0
0
SpringbootHow-ToBeginner · 4 min read

How to Validate Request in Spring Boot: Simple Guide

In Spring Boot, you validate requests by adding @Valid to your controller method parameters and using validation annotations like @NotNull or @Size on your request data class fields. Spring Boot automatically checks the data and returns errors if validation fails.
📐

Syntax

Use @Valid on the request body parameter in your controller method to trigger validation. Annotate your data class fields with validation constraints like @NotNull, @Size, or @Email. Optionally, use BindingResult to handle validation results manually.

java
import jakarta.validation.constraints.*;
import org.springframework.web.bind.annotation.*;
import org.springframework.validation.BindingResult;
import jakarta.validation.Valid;

@RestController
public class MyController {

    @PostMapping("/submit")
    public String submitData(@Valid @RequestBody MyRequest request, BindingResult result) {
        if (result.hasErrors()) {
            return "Validation failed";
        }
        return "Validation passed";
    }
}

class MyRequest {
    @NotNull(message = "Name cannot be null")
    @Size(min = 2, max = 30, message = "Name must be 2-30 characters")
    private String name;

    @Email(message = "Email should be valid")
    private String email;

    // getters and setters
    public String getName() { return name; }
    public void setName(String name) { this.name = name; }
    public String getEmail() { return email; }
    public void setEmail(String email) { this.email = email; }
}
💻

Example

This example shows a Spring Boot controller that validates a JSON request body.
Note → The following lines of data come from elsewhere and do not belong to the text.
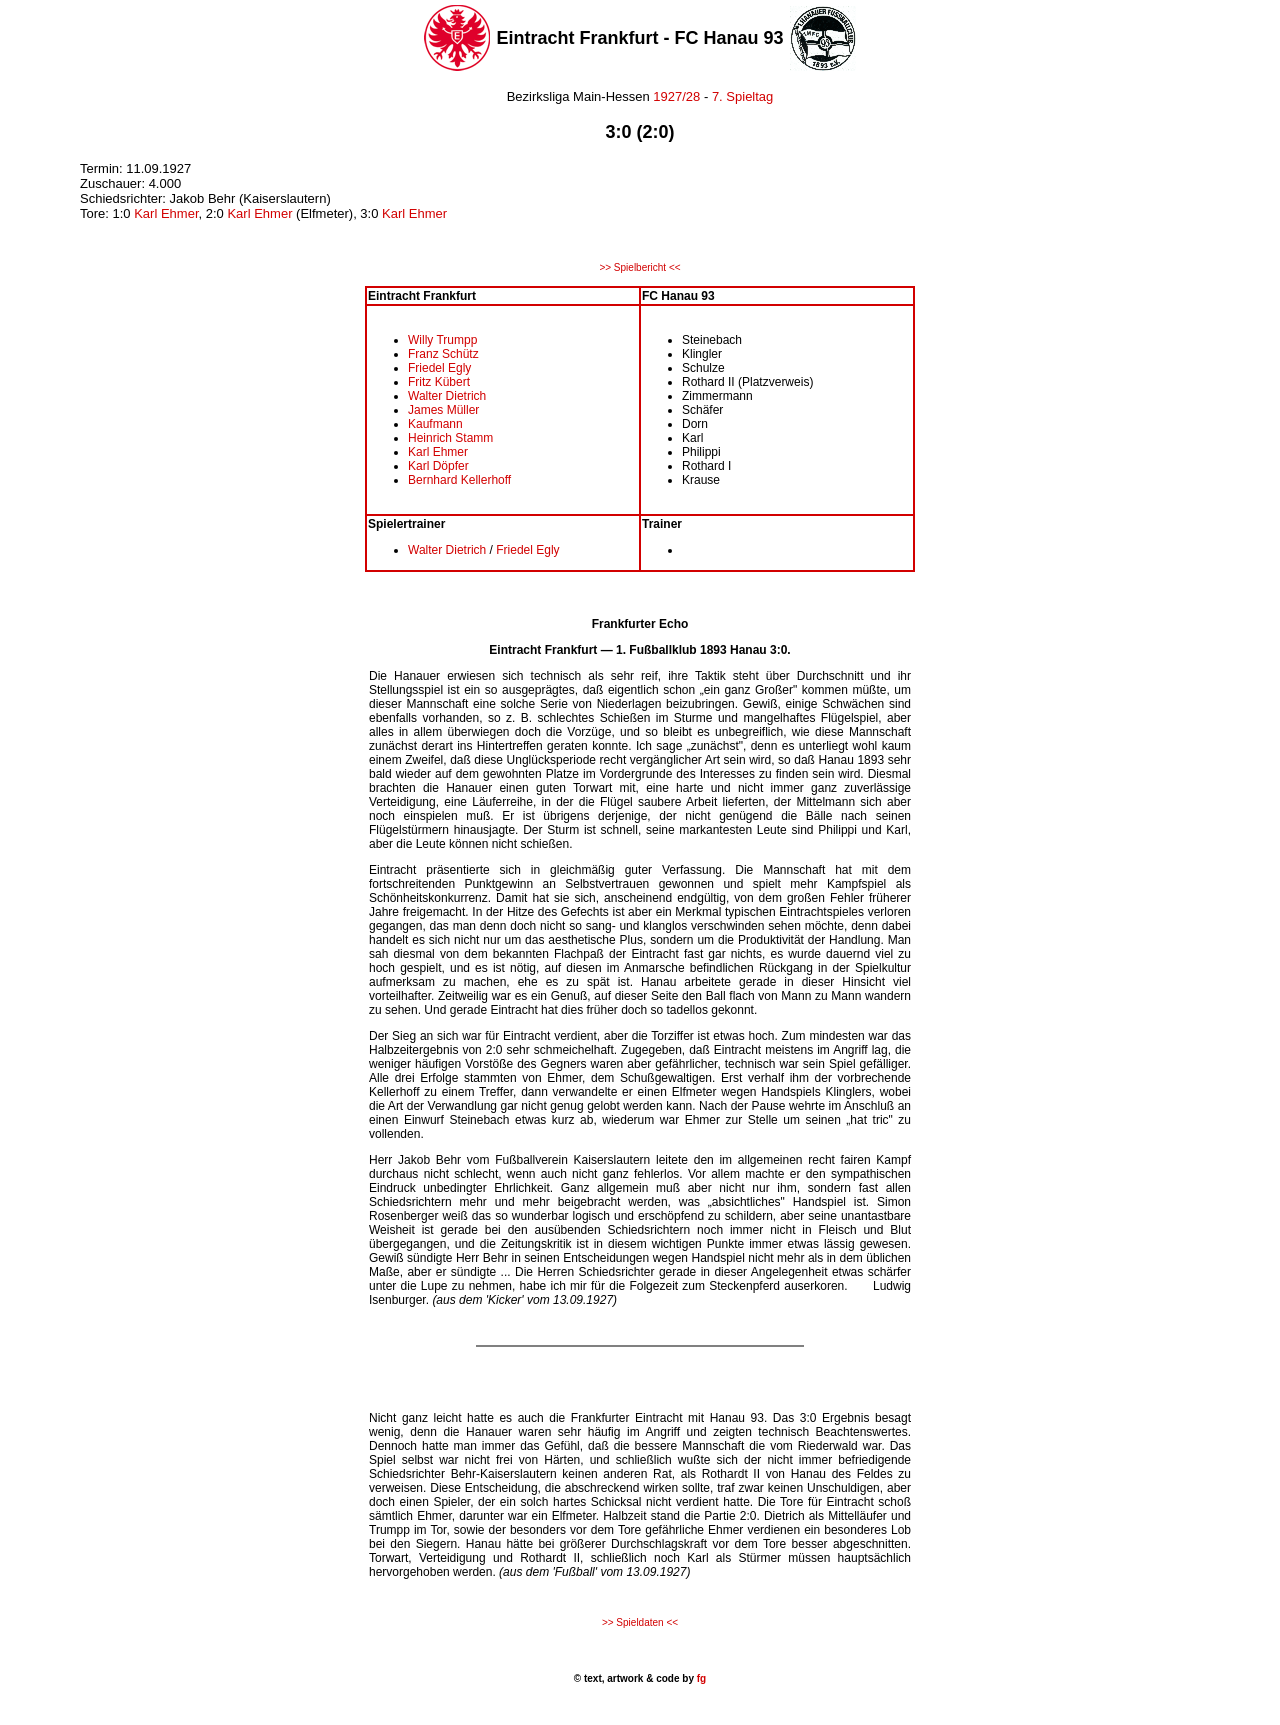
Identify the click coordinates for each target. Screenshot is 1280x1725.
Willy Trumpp (442, 340)
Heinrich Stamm (450, 438)
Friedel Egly (439, 368)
If the name is missing or too short, or the email is invalid, the server responds with an error message.

java
import jakarta.validation.constraints.*;
import org.springframework.boot.SpringApplication;
import org.springframework.boot.autoconfigure.SpringBootApplication;
import org.springframework.web.bind.annotation.*;
import org.springframework.validation.BindingResult;
import jakarta.validation.Valid;

@SpringBootApplication
@RestController
public class ValidationExampleApp {

    public static void main(String[] args) {
        SpringApplication.run(ValidationExampleApp.class, args);
    }

    @PostMapping("/validate")
    public String validateRequest(@Valid @RequestBody UserRequest userRequest, BindingResult bindingResult) {
        if (bindingResult.hasErrors()) {
            return "Validation errors: " + bindingResult.getAllErrors().get(0).getDefaultMessage();
        }
        return "Request is valid for user: " + userRequest.getName();
    }
}

class UserRequest {
    @NotNull(message = "Name is required")
    @Size(min = 3, max = 20, message = "Name must be between 3 and 20 characters")
    private String name;

    @Email(message = "Email must be valid")
    private String email;

    public String getName() { return name; }
    public void setName(String name) { this.name = name; }
    public String getEmail() { return email; }
    public void setEmail(String email) { this.email = email; }
}
Output
Request is valid for user: Alice
⚠️

Common Pitfalls

  • Forgetting to add @Valid on the controller method parameter disables validation.
  • Not including BindingResult or Errors after @Valid means you cannot handle validation errors manually.
  • Missing getters and setters in the request class can cause deserialization or validation to fail silently.
  • Using incompatible validation annotations or missing the jakarta.validation dependency causes errors.
java
/* Wrong: Missing @Valid disables validation */
@PostMapping("/wrong")
public String wrongValidation(@RequestBody UserRequest userRequest) {
    return "No validation done";
}

/* Right: Add @Valid to enable validation */
@PostMapping("/right")
public String rightValidation(@Valid @RequestBody UserRequest userRequest, BindingResult result) {
    if (result.hasErrors()) {
        return "Validation failed";
    }
    return "Validation passed";
}
📊

Quick Reference

Use these annotations to validate your request fields:

  • @NotNull: Field must not be null
  • @Size(min, max): String length limits
  • @Email: Valid email format
  • @Min and @Max: Numeric range limits

Remember to add @Valid on the controller parameter and include BindingResult to check errors.

Key Takeaways

Add @Valid on controller method parameters to trigger validation.
Use validation annotations like @NotNull and @Size on request class fields.
Include BindingResult after @Valid to handle validation errors manually.
Ensure your request class has proper getters and setters for validation to work.
Add jakarta.validation dependency to your project for validation support.